One important edge case occurs when neighboring nodes have equal shortest distances to node n. Since restricted paths require strictly decreasing distances, transitions between equal-distance nodes are invalid. A common bug is using <= instead of <. The implementation correctly uses strict comparison:

if dist[neighbor] < dist[node]:

Another important edge case is graphs containing cycles.

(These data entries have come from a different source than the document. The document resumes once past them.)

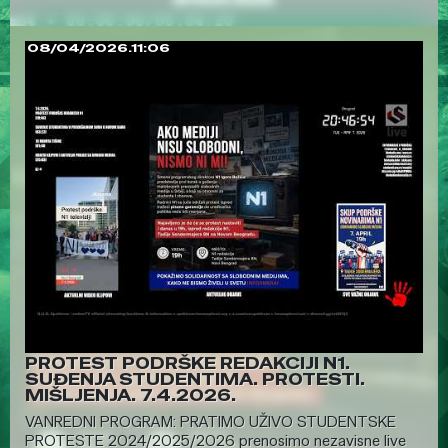
08/04/2026.11:06
PROTEST PODRŠKE REDAKCIJI N1.
SUĐENJA STUDENTIMA. PROTESTI.
MIŠLJENJA. 7.4.2026.
VANREDNI PROGRAM: PRATIMO UŽIVO STUDENTSKE
PROTESTE 2024/2025/2026 prenosimo nezavisne live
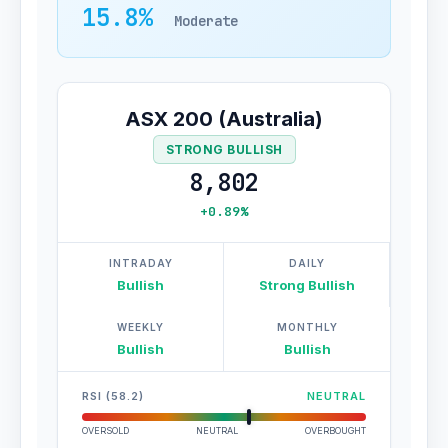
15.8%
Moderate
ASX 200 (Australia)
STRONG BULLISH
8,802
+0.89%
INTRADAY
DAILY
Bullish
Strong Bullish
WEEKLY
MONTHLY
Bullish
Bullish
RSI (58.2)
NEUTRAL
OVERSOLD
NEUTRAL
OVERBOUGHT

The original graph may contain many loops, which could cause infinite recursion or repeated counting in naive DFS implementations. The decreasing-distance rule guarantees that recursive calls always move toward smaller distances, so cycles cannot appear in the restricted traversal graph.

A third important edge case is when the graph contains only one possible restricted path even though many physical paths exist. Some routes may temporarily move farther from node n, making them invalid. The algorithm correctly filters these paths using the shortest-distance ordering before counting them.

A final edge case is very large graphs near the constraint limits. Recursive brute-force search would time out due to exponential growth. The combination of Dijkstra's algorithm and memoized DFS ensures every node and edge is processed efficiently, keeping the solution within acceptable limits.